About the Book
Wrongfully accused of murder, Dr. Catherine Bennett is destined to hang… unless she can disappear.
With the untamed territory of Colorado as her most likely refuge, she packs her physician’s kit and heads West. But even with a new life and name, a female doctor with a bounty on her head can hide for only so long.
Sawbones is the first novel in a gripping historical fiction series.
This book was provided by the publisher in exchange for an honest review.
When I saw this book on Orbit’s Netgalley page, I wondered what the hell they were doing. You see, I’ve always equated Orbit to being a speculative fiction publisher, but here was a historical fiction and it caught me off guard. So of course I had to nab a copy of this book to see what was going on. And oh, I’m so glad I did.

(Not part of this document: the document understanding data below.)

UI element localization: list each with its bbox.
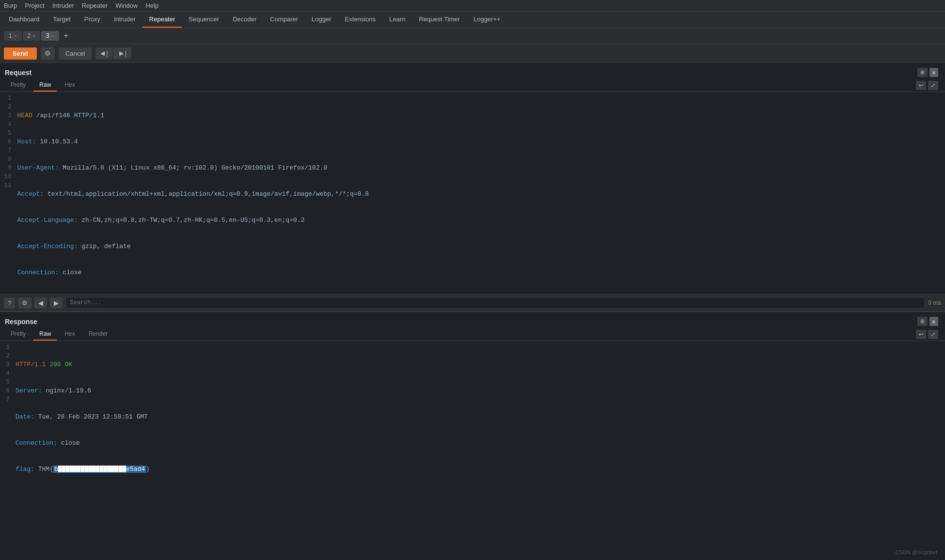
request-tab-pretty[interactable]: Pretty xyxy=(5,79,32,92)
response-expand-button[interactable]: ⤢ xyxy=(928,330,938,339)
tab-repeater[interactable]: Repeater xyxy=(142,12,182,28)
request-expand-button[interactable]: ⤢ xyxy=(928,81,938,90)
tab-proxy[interactable]: Proxy xyxy=(78,12,107,28)
main-tabs: Dashboard Target Proxy Intruder Repeater… xyxy=(0,12,945,28)
response-tabs: Pretty Raw Hex Render ↩ ⤢ xyxy=(0,328,945,341)
response-wrap-button[interactable]: ↩ xyxy=(916,330,926,339)
request-panel-title: Request xyxy=(5,69,32,77)
response-line-4: Connection: close xyxy=(16,439,943,448)
content-area: Request ⊞ ≡ Pretty Raw Hex ↩ ⤢ 1 2 3 4 xyxy=(0,63,945,560)
flag-value-highlight: b██████████████████e5ad4 xyxy=(53,466,146,473)
request-search-result-count: 0 ma xyxy=(928,299,941,306)
request-search-settings-button[interactable]: ⚙ xyxy=(18,297,32,309)
response-line-numbers: 1 2 3 4 5 6 7 xyxy=(0,343,14,558)
repeater-tab-2[interactable]: 2 × xyxy=(23,31,41,41)
repeater-tab-2-close[interactable]: × xyxy=(32,33,35,39)
menu-window[interactable]: Window xyxy=(115,2,138,9)
add-repeater-tab-button[interactable]: + xyxy=(60,30,72,42)
repeater-tab-3-label: 3 xyxy=(46,32,49,39)
request-view-icons: ⊞ ≡ xyxy=(915,66,940,79)
tab-logger[interactable]: Logger xyxy=(305,12,338,28)
nav-next-button[interactable]: ▶ | xyxy=(114,47,131,59)
request-search-input[interactable] xyxy=(65,297,925,309)
repeater-tabs: 1 × 2 × 3 × + xyxy=(0,28,945,44)
menu-repeater[interactable]: Repeater xyxy=(82,2,108,9)
request-code-content: HEAD /api/fl46 HTTP/1.1 Host: 10.10.53.4… xyxy=(16,94,945,292)
request-panel: Request ⊞ ≡ Pretty Raw Hex ↩ ⤢ 1 2 3 4 xyxy=(0,63,945,312)
response-view-controls: ⊞ ≡ xyxy=(915,315,940,328)
menu-help[interactable]: Help xyxy=(145,2,158,9)
request-view-controls: ⊞ ≡ xyxy=(915,66,940,79)
tab-extensions[interactable]: Extensions xyxy=(338,12,383,28)
response-tab-pretty[interactable]: Pretty xyxy=(5,328,32,341)
response-code-area[interactable]: 1 2 3 4 5 6 7 HTTP/1.1 200 OK Server: ng… xyxy=(0,341,945,560)
response-grid-view-button[interactable]: ⊞ xyxy=(917,317,928,326)
cancel-button[interactable]: Cancel xyxy=(59,47,92,60)
response-line-1: HTTP/1.1 200 OK xyxy=(16,360,943,369)
response-line-5: flag: THM{b██████████████████e5ad4} xyxy=(16,465,943,474)
menu-project[interactable]: Project xyxy=(25,2,44,9)
request-tab-raw[interactable]: Raw xyxy=(33,79,57,92)
response-list-view-button[interactable]: ≡ xyxy=(929,317,938,326)
settings-button[interactable]: ⚙ xyxy=(41,47,55,60)
response-line-3: Date: Tue, 28 Feb 2023 12:58:51 GMT xyxy=(16,413,943,421)
request-panel-header: Request ⊞ ≡ xyxy=(0,63,945,79)
tab-dashboard[interactable]: Dashboard xyxy=(2,12,47,28)
repeater-tab-2-label: 2 xyxy=(28,32,31,39)
request-line-2: Host: 10.10.53.4 xyxy=(17,138,943,146)
request-code-area[interactable]: 1 2 3 4 5 6 7 8 9 10 11 HEAD /api/fl46 H… xyxy=(0,92,945,294)
response-panel: Response ⊞ ≡ Pretty Raw Hex Render ↩ ⤢ 1… xyxy=(0,312,945,560)
response-tab-raw[interactable]: Raw xyxy=(33,328,57,341)
repeater-tab-1-close[interactable]: × xyxy=(14,33,17,39)
request-line-numbers: 1 2 3 4 5 6 7 8 9 10 11 xyxy=(0,94,16,292)
tab-sequencer[interactable]: Sequencer xyxy=(182,12,226,28)
watermark: CSDN @Sugobet xyxy=(896,549,937,555)
response-view-icons: ⊞ ≡ xyxy=(915,315,940,328)
tab-learn[interactable]: Learn xyxy=(382,12,412,28)
request-search-prev-button[interactable]: ◀ xyxy=(34,297,47,309)
request-search-bar: ? ⚙ ◀ ▶ 0 ma xyxy=(0,294,945,311)
repeater-tab-3-close[interactable]: × xyxy=(51,33,54,39)
request-line-4: Accept: text/html,application/xhtml+xml,… xyxy=(17,190,943,199)
tab-intruder[interactable]: Intruder xyxy=(107,12,142,28)
request-tab-hex[interactable]: Hex xyxy=(59,79,80,92)
repeater-tab-1[interactable]: 1 × xyxy=(4,31,22,41)
request-tabs: Pretty Raw Hex ↩ ⤢ xyxy=(0,79,945,92)
response-panel-title: Response xyxy=(5,318,37,326)
repeater-tab-3[interactable]: 3 × xyxy=(41,31,59,41)
request-line-5: Accept-Language: zh-CN,zh;q=0.8,zh-TW;q=… xyxy=(17,216,943,225)
tab-request-timer[interactable]: Request Timer xyxy=(412,12,467,28)
request-line-6: Accept-Encoding: gzip, deflate xyxy=(17,242,943,251)
menu-intruder[interactable]: Intruder xyxy=(52,2,74,9)
response-code-content: HTTP/1.1 200 OK Server: nginx/1.19.6 Dat… xyxy=(14,343,945,558)
request-line-7: Connection: close xyxy=(17,268,943,277)
request-line-1: HEAD /api/fl46 HTTP/1.1 xyxy=(17,111,943,120)
nav-button-group: ◀ | ▶ | xyxy=(95,47,131,59)
send-button[interactable]: Send xyxy=(4,47,37,60)
request-list-view-button[interactable]: ≡ xyxy=(929,68,938,77)
response-line-2: Server: nginx/1.19.6 xyxy=(16,387,943,395)
tab-logger-plus[interactable]: Logger++ xyxy=(467,12,507,28)
tab-decoder[interactable]: Decoder xyxy=(226,12,263,28)
request-search-help-button[interactable]: ? xyxy=(4,297,15,309)
request-grid-view-button[interactable]: ⊞ xyxy=(917,68,928,77)
tab-target[interactable]: Target xyxy=(47,12,78,28)
response-panel-header: Response ⊞ ≡ xyxy=(0,312,945,328)
request-search-next-button[interactable]: ▶ xyxy=(50,297,63,309)
repeater-tab-1-label: 1 xyxy=(9,32,12,39)
tab-comparer[interactable]: Comparer xyxy=(263,12,305,28)
menu-bar: Burp Project Intruder Repeater Window He… xyxy=(0,0,945,12)
request-line-3: User-Agent: Mozilla/5.0 (X11; Linux x86_… xyxy=(17,164,943,172)
request-wrap-button[interactable]: ↩ xyxy=(916,81,926,90)
menu-burp[interactable]: Burp xyxy=(4,2,17,9)
response-tab-render[interactable]: Render xyxy=(83,328,113,341)
toolbar: Send ⚙ Cancel ◀ | ▶ | xyxy=(0,44,945,63)
response-tab-hex[interactable]: Hex xyxy=(59,328,80,341)
nav-prev-button[interactable]: ◀ | xyxy=(95,47,112,59)
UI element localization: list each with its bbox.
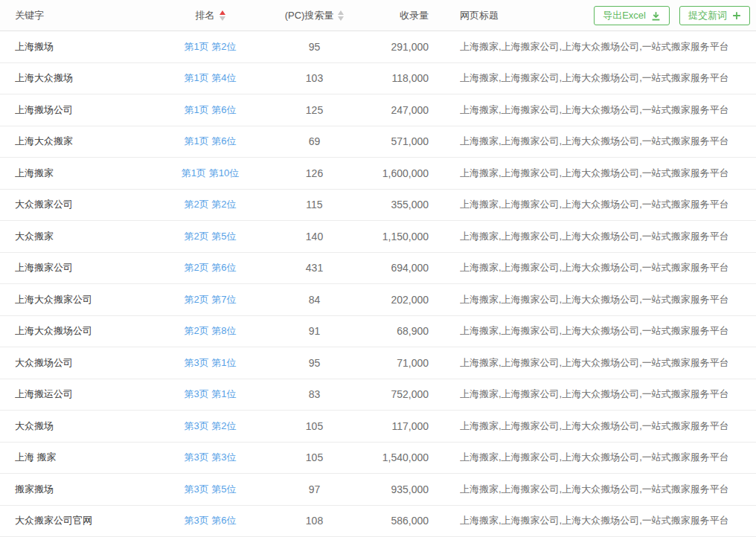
table-body: 上海搬场 第1页 第2位 95 291,000 上海搬家,上海搬家公司,上海大众… [0, 31, 756, 537]
rank-link[interactable]: 第3页 第5位 [184, 483, 236, 496]
search-volume-value: 125 [272, 104, 357, 116]
keyword-text: 上海搬家 [15, 167, 54, 180]
indexed-cell: 355,000 [357, 190, 446, 221]
page-title-text: 上海搬家,上海搬家公司,上海大众搬场公司,一站式搬家服务平台 [460, 261, 729, 274]
search-volume-value: 431 [272, 262, 357, 274]
sort-desc-icon[interactable] [338, 16, 344, 21]
column-header-page-title-label: 网页标题 [460, 9, 499, 22]
search-volume-value: 115 [272, 199, 357, 210]
table-row: 上海搬运公司 第3页 第1位 83 752,000 上海搬家,上海搬家公司,上海… [0, 379, 756, 411]
table-row: 大众搬家公司官网 第3页 第6位 108 586,000 上海搬家,上海搬家公司… [0, 506, 756, 537]
page-title-text: 上海搬家,上海搬家公司,上海大众搬场公司,一站式搬家服务平台 [460, 40, 729, 54]
indexed-value: 1,600,000 [357, 167, 429, 179]
keyword-text: 大众搬场 [15, 419, 54, 433]
table-row: 上海搬家 第1页 第10位 126 1,600,000 上海搬家,上海搬家公司,… [0, 158, 756, 190]
keyword-cell: 大众搬家公司 [0, 190, 149, 221]
rank-cell: 第2页 第6位 [149, 253, 272, 284]
rank-link[interactable]: 第1页 第4位 [184, 71, 236, 85]
keyword-text: 上海搬场公司 [15, 103, 73, 117]
indexed-cell: 71,000 [357, 347, 446, 379]
keyword-text: 上海大众搬家公司 [15, 293, 92, 306]
page-title-cell: 上海搬家,上海搬家公司,上海大众搬场公司,一站式搬家服务平台 [446, 158, 756, 189]
search-volume-value: 84 [272, 294, 357, 306]
table-row: 搬家搬场 第3页 第5位 97 935,000 上海搬家,上海搬家公司,上海大众… [0, 474, 756, 506]
rank-link[interactable]: 第3页 第1位 [184, 356, 236, 370]
rank-link[interactable]: 第2页 第6位 [184, 261, 236, 274]
keyword-cell: 上海搬家 [0, 158, 149, 189]
search-volume-cell: 83 [272, 379, 357, 411]
page-title-text: 上海搬家,上海搬家公司,上海大众搬场公司,一站式搬家服务平台 [460, 388, 729, 401]
rank-link[interactable]: 第2页 第5位 [184, 230, 236, 243]
indexed-value: 1,540,000 [357, 451, 429, 463]
rank-cell: 第1页 第4位 [149, 63, 272, 94]
table-header-row: 关键字 排名 (PC)搜索量 收录量 网页标题 导出Excel [0, 0, 756, 31]
rank-link[interactable]: 第1页 第10位 [182, 167, 239, 180]
rank-link[interactable]: 第1页 第6位 [184, 135, 236, 148]
rank-link[interactable]: 第1页 第2位 [184, 40, 236, 54]
rank-cell: 第2页 第8位 [149, 316, 272, 347]
search-volume-cell: 431 [272, 253, 357, 284]
keyword-cell: 上海 搬家 [0, 443, 149, 474]
rank-link[interactable]: 第1页 第6位 [184, 103, 236, 117]
search-volume-cell: 103 [272, 63, 357, 94]
rank-link[interactable]: 第2页 第2位 [184, 198, 236, 211]
table-row: 大众搬家 第2页 第5位 140 1,150,000 上海搬家,上海搬家公司,上… [0, 221, 756, 253]
rank-cell: 第1页 第10位 [149, 158, 272, 189]
rank-cell: 第2页 第2位 [149, 190, 272, 221]
keyword-text: 上海搬运公司 [15, 388, 73, 401]
column-header-indexed-label: 收录量 [400, 9, 429, 22]
keyword-cell: 上海搬家公司 [0, 253, 149, 284]
sort-asc-icon[interactable] [338, 10, 344, 15]
indexed-cell: 752,000 [357, 379, 446, 411]
keyword-text: 大众搬场公司 [15, 356, 73, 370]
page-title-text: 上海搬家,上海搬家公司,上海大众搬场公司,一站式搬家服务平台 [460, 356, 729, 370]
rank-link[interactable]: 第3页 第6位 [184, 514, 236, 527]
rank-link[interactable]: 第3页 第1位 [184, 388, 236, 401]
keyword-text: 上海搬场 [15, 40, 54, 54]
sort-desc-icon[interactable] [220, 16, 225, 21]
table-row: 上海大众搬家 第1页 第6位 69 571,000 上海搬家,上海搬家公司,上海… [0, 126, 756, 158]
search-volume-cell: 91 [272, 316, 357, 347]
column-header-rank[interactable]: 排名 [149, 9, 272, 22]
sort-asc-icon[interactable] [220, 10, 225, 15]
search-volume-value: 69 [272, 135, 357, 147]
keyword-cell: 大众搬场 [0, 411, 149, 442]
rank-link[interactable]: 第3页 第3位 [184, 451, 236, 464]
keyword-text: 上海搬家公司 [15, 261, 73, 274]
keyword-text: 上海大众搬场公司 [15, 324, 92, 338]
rank-link[interactable]: 第2页 第7位 [184, 293, 236, 306]
page-title-text: 上海搬家,上海搬家公司,上海大众搬场公司,一站式搬家服务平台 [460, 103, 729, 117]
search-volume-value: 95 [272, 41, 357, 53]
rank-link[interactable]: 第2页 第8位 [184, 324, 236, 338]
indexed-value: 355,000 [357, 199, 429, 210]
page-title-text: 上海搬家,上海搬家公司,上海大众搬场公司,一站式搬家服务平台 [460, 167, 729, 180]
column-header-search-volume[interactable]: (PC)搜索量 [272, 9, 357, 22]
table-row: 上海搬家公司 第2页 第6位 431 694,000 上海搬家,上海搬家公司,上… [0, 253, 756, 285]
page-title-text: 上海搬家,上海搬家公司,上海大众搬场公司,一站式搬家服务平台 [460, 324, 729, 338]
rank-cell: 第3页 第3位 [149, 443, 272, 474]
export-excel-button[interactable]: 导出Excel [594, 6, 670, 25]
keyword-cell: 上海搬场公司 [0, 94, 149, 126]
indexed-value: 935,000 [357, 483, 429, 495]
table-row: 上海 搬家 第3页 第3位 105 1,540,000 上海搬家,上海搬家公司,… [0, 443, 756, 475]
submit-new-words-button[interactable]: 提交新词 [679, 6, 750, 25]
rank-cell: 第1页 第2位 [149, 31, 272, 62]
search-volume-cell: 95 [272, 347, 357, 379]
indexed-value: 694,000 [357, 262, 429, 274]
keyword-cell: 上海大众搬场 [0, 63, 149, 94]
column-header-search-volume-label: (PC)搜索量 [285, 9, 334, 22]
page-title-text: 上海搬家,上海搬家公司,上海大众搬场公司,一站式搬家服务平台 [460, 451, 729, 464]
keyword-cell: 大众搬场公司 [0, 347, 149, 379]
page-title-cell: 上海搬家,上海搬家公司,上海大众搬场公司,一站式搬家服务平台 [446, 221, 756, 252]
keyword-cell: 上海大众搬家 [0, 126, 149, 158]
page-title-cell: 上海搬家,上海搬家公司,上海大众搬场公司,一站式搬家服务平台 [446, 31, 756, 62]
page-title-cell: 上海搬家,上海搬家公司,上海大众搬场公司,一站式搬家服务平台 [446, 474, 756, 505]
rank-link[interactable]: 第3页 第2位 [184, 419, 236, 433]
keyword-cell: 搬家搬场 [0, 474, 149, 505]
page-title-cell: 上海搬家,上海搬家公司,上海大众搬场公司,一站式搬家服务平台 [446, 126, 756, 158]
search-volume-cell: 95 [272, 31, 357, 62]
page-title-cell: 上海搬家,上海搬家公司,上海大众搬场公司,一站式搬家服务平台 [446, 253, 756, 284]
indexed-value: 247,000 [357, 104, 429, 116]
search-volume-value: 95 [272, 357, 357, 369]
search-volume-cell: 140 [272, 221, 357, 252]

I’m a fan of Wild West books, usually of the Weird West variety, with a nice dose of speculative fiction thrown in for me to chew on. This was really my first historical fiction, no speculative elements at all, Wild West book.
Sawbones is the first book in a trilogy. It’s a historical fiction set in the Wild West in the late 1800’s, where there is a lot of untamed land, and a whole lot of people willing to risk a whole lot of stuff to go hack it out in the wilderness, live a rough life as best they can.
Enter our protagonist, one Catherine Bennett.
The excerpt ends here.